__Material for this exercise__:
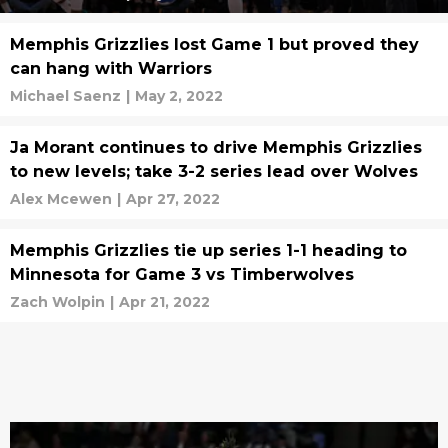
Memphis Grizzlies lost Game 1 but proved they
can hang with Warriors
Michael Saenz
|
May 2, 2022
Ja Morant continues to drive Memphis Grizzlies
to new levels; take 3-2 series lead over Wolves
Alex Mcewen
|
Apr 27, 2022
Memphis Grizzlies tie up series 1-1 heading to
Minnesota for Game 3 vs Timberwolves
Zach Wolpin
|
Apr 21, 2022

__Activity__:
For the lines from the one containing "to new levels;" through the end of the listing above, output each exactly and leave out the rest.

__Solution to the problem__:
to new levels; take 3-2 series lead over Wolves
Alex Mcewen
|
Apr 27, 2022
Memphis Grizzlies tie up series 1-1 heading to
Minnesota for Game 3 vs Timberwolves
Zach Wolpin
|
Apr 21, 2022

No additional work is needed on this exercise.